Input data below:
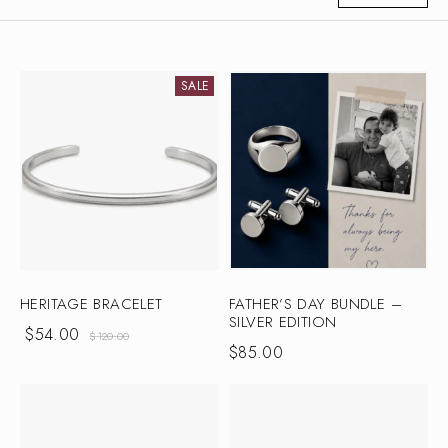
SALE
HERITAGE BRACELET
FATHER’S DAY BUNDLE –
SILVER EDITION
$
54.00
$
120.00
$
85.00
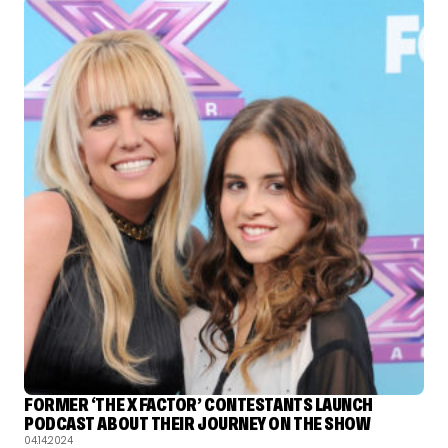
FORMER ‘THE X FACTOR’ CONTESTANTS LAUNCH
PODCAST ABOUT THEIR JOURNEY ON THE SHOW
04.14.2024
End of Input data.
Where pictures occur in the material above, omit them and return everything else exactly.

▶ [Finished task]
SALE
HERITAGE BRACELET
FATHER’S DAY BUNDLE –
SILVER EDITION
$
54.00
$
120.00
$
85.00
FORMER ‘THE X FACTOR’ CONTESTANTS LAUNCH
PODCAST ABOUT THEIR JOURNEY ON THE SHOW
04.14.2024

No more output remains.